Affaire Lyhanna : Gérald Darmanin reconnaît de « graves dysfonctionnements », la colère monte en France
L’émotion demeure immense en France après la mort tragique de la jeune Lyhanna, âgée de 11 ans. Alors que des dizaines de milliers de personnes ont manifesté à travers le pays pour dénoncer les défaillances ayant précédé ce drame, le garde des Sceaux, Gérald Darmanin, a reconnu devant les sénateurs l’existence de « graves dysfonctionnements » au sein de la chaîne judiciaire et administrative.
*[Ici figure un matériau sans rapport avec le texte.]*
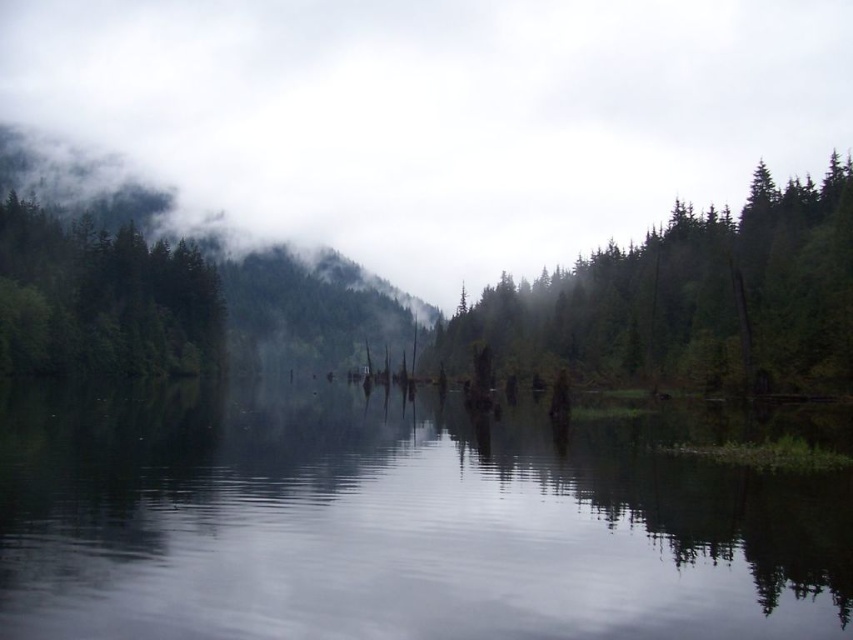 You are standing on a dock overlooking the scene. You see the smooth water at center and the white fluffy clouds at upper center. Which object is closer to you?

The smooth water at center is closer to you because it is in front of the white fluffy clouds at upper center.

From the picture: You are standing at the edge of the lake in the serene misty landscape. You notice two points marked on the image. Which point, point (206,616) or point (351,186), is nearer to your current position?

Point (206,616) is closer to the camera than point (351,186), so it is nearer to your current position.

You are a photographer standing at the lakeside. You want to take a photo that includes both the white fluffy clouds at upper center and the green matte tree at upper left. Given that your camera has a 50mm lens, which has a field of view that can capture about 45 degrees, can you fit both objects into the frame without moving your position?

The distance between the white fluffy clouds at upper center and the green matte tree at upper left is 252.64 meters. Since the camera lens has a 45 degree field of view, which can capture a wide enough angle to include both objects spaced 252.64 meters apart, you can fit both into the frame without moving. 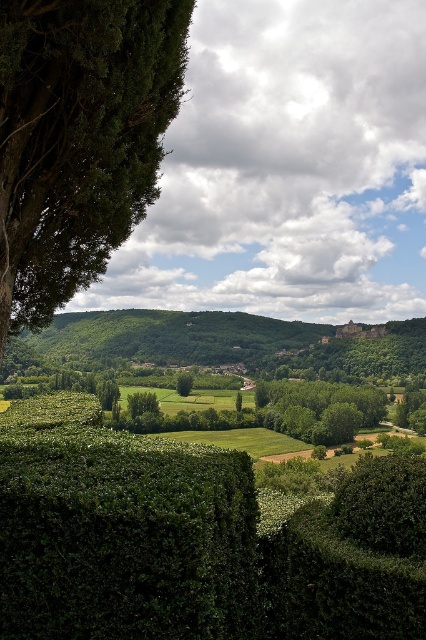 You are standing at the center of the image and want to walk towards the green leafy hedge at center. Which direction should you face to move directly towards it?

Since the green leafy hedge at center is located at point 0.844 on the x axis and 0.455 on the y axis, you should face towards the lower right direction to move directly towards it.

You are a landscape architect designing a garden. You want to place a small statue between the green leafy hedge at center and the green leafy tree at upper left. Which object should the statue be closer to if you want it to be more visible from the garden entrance?

The statue should be closer to the green leafy tree at upper left because it is taller than the green leafy hedge at center, making it a better focal point for visibility from the entrance. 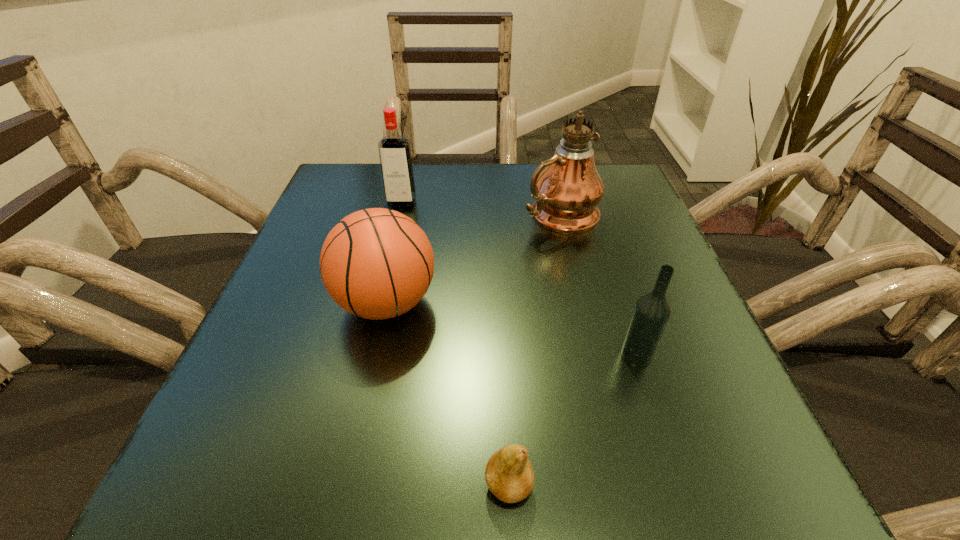 Image resolution: width=960 pixels, height=540 pixels. Find the location of `vacant area between the shorter vodka and the basketball`. vacant area between the shorter vodka and the basketball is located at coordinates (512, 329).

Where is `free space between the nearer vodka and the basketball`? The image size is (960, 540). free space between the nearer vodka and the basketball is located at coordinates (512, 329).

Find the location of a particular element. free space between the oil lamp and the nearest object is located at coordinates (535, 350).

The image size is (960, 540). In order to click on free space between the oil lamp and the farther vodka in this screenshot , I will do `click(481, 208)`.

What are the coordinates of `free space between the basketball and the nearer vodka` in the screenshot? It's located at (512, 329).

Locate which object ranks fourth in proximity to the farther vodka. Please provide its 2D coordinates. Your answer should be formatted as a tuple, i.e. [(x, y)], where the tuple contains the x and y coordinates of a point satisfying the conditions above.

[(509, 475)]

Where is `object that is the third closest to the shorter vodka`? object that is the third closest to the shorter vodka is located at coordinates (376, 263).

This screenshot has width=960, height=540. What are the coordinates of `free location that satisfies the following two spatial constraints: 1. on the front and back of the taller vodka; 2. on the left side of the nearer vodka` in the screenshot? It's located at (365, 355).

Image resolution: width=960 pixels, height=540 pixels. Find the location of `vacant space that satisfies the following two spatial constraints: 1. on the front and back of the nearer vodka; 2. on the right side of the taller vodka`. vacant space that satisfies the following two spatial constraints: 1. on the front and back of the nearer vodka; 2. on the right side of the taller vodka is located at coordinates (365, 355).

Identify the location of vacant space that satisfies the following two spatial constraints: 1. on the front side of the basketball; 2. on the right side of the third object from left to right. (346, 485).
Auditionné aux côtés du ministre de l’Intérieur dans le cadre des investigations parlementaires, le ministre de la Justice a admis que plusieurs alertes et signalements concernant le principal suspect n’avaient pas été traités avec la rigueur nécessaire. Il a évoqué des « défaillances extrêmement graves » et assuré que toute la lumière serait faite sur les responsabilités éventuelles des différents services concernés.
Cette affaire a provoqué une onde de choc nationale. Selon les éléments révélés ces derniers jours, le principal suspect faisait déjà l’objet de plusieurs signalements et plaintes pour des faits graves. Pourtant, certaines procédures auraient connu des retards importants ou n’auraient pas bénéficié du suivi attendu, soulevant de nombreuses interrogations sur le fonctionnement de la justice et les mécanismes de protection des mineurs.
Face à la gravité de la situation, Gérald Darmanin a annoncé le lancement d’un vaste examen des dossiers liés aux violences sexuelles commises contre des mineurs. L’objectif affiché est d’identifier rapidement les affaires qui auraient pu être insuffisamment traitées et de corriger les failles du système afin d’éviter qu’un tel drame ne se reproduise.
Mais ces annonces peinent à apaiser la colère de l’opinion publique. Dans plusieurs villes françaises, plus de 60 000 personnes ont manifesté pour réclamer des explications et des mesures concrètes. Associations de défense de l’enfance, collectifs citoyens et responsables politiques dénoncent non seulement des erreurs individuelles, mais également des dysfonctionnements structurels qui fragiliseraient la protection des enfants.
La pression politique continue également de s’intensifier. Des plaintes contre l’État et contre le garde des Sceaux devraient être déposées dans les prochains jours. Plusieurs voix réclament que les responsabilités administratives et judiciaires soient clairement établies et que des sanctions soient prises si des manquements sont confirmés.
Au-delà de l’émotion suscitée par la disparition de Lyhanna, cette affaire est devenue le symbole d’un débat plus large sur les moyens accordés à la justice, la protection des mineurs et l’efficacité des dispositifs de prévention. Les conclusions des enquêtes administratives et parlementaires attendues dans les semaines à venir seront particulièrement scrutées par une opinion publique qui exige désormais des réponses, mais surtout des actes.
Pour le gouvernement, l’enjeu dépasse désormais la seule gestion d’une affaire judiciaire. Il s’agit de répondre à une crise de confiance majeure envers les institutions, alors que de nombreux Français s’interrogent sur la capacité de l’État à protéger les plus vulnérables. La quête de vérité et de responsabilité est désormais au cœur d’une affaire qui continue de bouleverser le pays tout entier.